So the tutor turned back, and thought to himself that Miss Rosalind was evidently anxious that he should not be a witness to her introduction to her father’s friend.
Mr Ratman, brilliantly arranged in evening dress, and evidently already very much at home, was comfortably leaning against the mantelpiece in the hall as she descended. He did not wait for an introduction.
“I could tell Miss Oliphant anywhere,” said he, advancing, “by her likeness to her father. May I offer you my arm?”
“I am not at all like father,” said she quietly, scanning him as she spoke in a way which made even him uncomfortable, and then putting her hand on her father’s arm.
Thus repulsed, the visitor cheerfully offered his arm to Mrs Ingleton, congratulating her as he did so on the recovery of her son.

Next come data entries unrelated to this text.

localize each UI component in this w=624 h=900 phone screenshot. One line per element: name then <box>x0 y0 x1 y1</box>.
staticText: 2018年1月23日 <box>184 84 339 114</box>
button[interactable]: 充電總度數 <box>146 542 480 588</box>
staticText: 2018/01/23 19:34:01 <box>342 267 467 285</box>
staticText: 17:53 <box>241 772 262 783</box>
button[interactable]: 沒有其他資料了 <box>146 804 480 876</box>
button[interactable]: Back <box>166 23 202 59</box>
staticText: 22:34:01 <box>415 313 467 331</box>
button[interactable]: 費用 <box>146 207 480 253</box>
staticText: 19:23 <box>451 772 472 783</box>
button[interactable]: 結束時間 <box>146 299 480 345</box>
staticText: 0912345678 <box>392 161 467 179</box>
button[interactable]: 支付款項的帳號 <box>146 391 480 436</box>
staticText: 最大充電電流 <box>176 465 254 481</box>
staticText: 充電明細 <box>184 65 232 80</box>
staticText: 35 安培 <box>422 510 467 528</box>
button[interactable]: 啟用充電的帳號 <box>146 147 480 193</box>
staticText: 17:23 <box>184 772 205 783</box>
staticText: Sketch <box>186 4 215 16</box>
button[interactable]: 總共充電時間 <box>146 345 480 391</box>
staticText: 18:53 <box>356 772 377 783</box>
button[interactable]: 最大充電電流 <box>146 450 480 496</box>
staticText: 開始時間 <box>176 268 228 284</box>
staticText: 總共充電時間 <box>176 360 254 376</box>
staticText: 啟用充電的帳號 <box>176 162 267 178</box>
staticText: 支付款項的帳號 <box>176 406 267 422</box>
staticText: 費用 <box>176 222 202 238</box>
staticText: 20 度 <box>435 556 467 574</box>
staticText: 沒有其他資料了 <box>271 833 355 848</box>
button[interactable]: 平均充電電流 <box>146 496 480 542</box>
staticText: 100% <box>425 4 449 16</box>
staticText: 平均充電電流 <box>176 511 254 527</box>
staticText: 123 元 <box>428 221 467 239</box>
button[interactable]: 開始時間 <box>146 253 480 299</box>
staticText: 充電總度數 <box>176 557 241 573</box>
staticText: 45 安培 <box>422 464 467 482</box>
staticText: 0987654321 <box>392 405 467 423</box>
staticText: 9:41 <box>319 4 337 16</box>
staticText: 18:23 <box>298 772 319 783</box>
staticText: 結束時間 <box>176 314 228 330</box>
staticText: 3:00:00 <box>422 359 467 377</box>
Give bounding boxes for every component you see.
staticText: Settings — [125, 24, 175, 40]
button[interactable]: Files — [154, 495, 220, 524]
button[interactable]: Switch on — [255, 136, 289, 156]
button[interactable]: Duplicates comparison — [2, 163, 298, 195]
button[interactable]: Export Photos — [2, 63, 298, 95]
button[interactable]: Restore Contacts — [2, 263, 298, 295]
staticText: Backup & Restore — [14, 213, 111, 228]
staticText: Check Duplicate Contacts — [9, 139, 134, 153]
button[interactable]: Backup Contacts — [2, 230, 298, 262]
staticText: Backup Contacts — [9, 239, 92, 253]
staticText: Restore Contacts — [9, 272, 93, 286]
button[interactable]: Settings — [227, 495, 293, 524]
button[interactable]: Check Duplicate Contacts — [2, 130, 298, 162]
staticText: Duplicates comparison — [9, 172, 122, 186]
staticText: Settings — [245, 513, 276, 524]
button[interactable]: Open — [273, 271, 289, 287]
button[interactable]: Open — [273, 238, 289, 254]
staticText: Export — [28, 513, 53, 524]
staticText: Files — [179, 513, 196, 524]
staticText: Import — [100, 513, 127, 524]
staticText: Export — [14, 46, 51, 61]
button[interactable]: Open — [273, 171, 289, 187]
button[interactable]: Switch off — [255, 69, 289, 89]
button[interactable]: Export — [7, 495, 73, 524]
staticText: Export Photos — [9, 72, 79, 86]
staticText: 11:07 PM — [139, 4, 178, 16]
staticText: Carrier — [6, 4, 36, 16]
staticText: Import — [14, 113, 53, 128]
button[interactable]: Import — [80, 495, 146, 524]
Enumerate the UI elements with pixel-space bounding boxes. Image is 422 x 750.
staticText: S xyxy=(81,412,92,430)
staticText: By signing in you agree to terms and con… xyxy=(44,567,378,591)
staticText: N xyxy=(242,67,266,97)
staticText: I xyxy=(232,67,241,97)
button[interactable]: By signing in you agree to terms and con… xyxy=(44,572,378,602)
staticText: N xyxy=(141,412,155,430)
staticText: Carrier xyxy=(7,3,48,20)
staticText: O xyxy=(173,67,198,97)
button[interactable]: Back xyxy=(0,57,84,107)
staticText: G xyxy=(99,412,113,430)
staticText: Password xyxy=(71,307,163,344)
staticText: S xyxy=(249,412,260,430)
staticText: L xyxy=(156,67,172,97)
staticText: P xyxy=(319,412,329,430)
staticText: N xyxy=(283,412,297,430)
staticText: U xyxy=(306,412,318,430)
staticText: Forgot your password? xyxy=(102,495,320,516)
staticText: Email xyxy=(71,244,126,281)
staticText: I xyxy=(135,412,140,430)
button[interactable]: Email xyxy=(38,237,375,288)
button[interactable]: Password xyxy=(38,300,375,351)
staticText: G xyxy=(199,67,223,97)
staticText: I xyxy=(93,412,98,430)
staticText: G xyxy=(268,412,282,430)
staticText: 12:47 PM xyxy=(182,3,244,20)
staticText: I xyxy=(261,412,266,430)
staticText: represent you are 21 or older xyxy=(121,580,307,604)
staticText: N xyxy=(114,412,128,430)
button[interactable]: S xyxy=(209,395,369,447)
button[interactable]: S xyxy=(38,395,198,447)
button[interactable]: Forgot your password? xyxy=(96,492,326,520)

During the meal he was aware that the young lady’s eyes were completing their scrutiny, and although, being a bashful man, he did not venture too often to meet them with his own, he was conscious that the result was not altogether satisfactory to himself. His few attempts to talk to her fell flat, and in spite of the captain’s almost nervous attempts to improve the festivity of the occasion, the meal was an uncomfortable one.
“Where’s old Armstrong?” demanded Tom.
“With Roger,” replied Rosalind.
“Have you seen Armstrong?” inquired the boy of the visitor; “he’s a stunner, I can tell you. He can bend a poker double across his knee. You’ll like him awfully; and he plays the piano like one o’clock. He’s our tutor, you know—no end of a chap.”
Mr Ratman was fain to express a longing desire to make the acquaintance of so redoubtable a hero.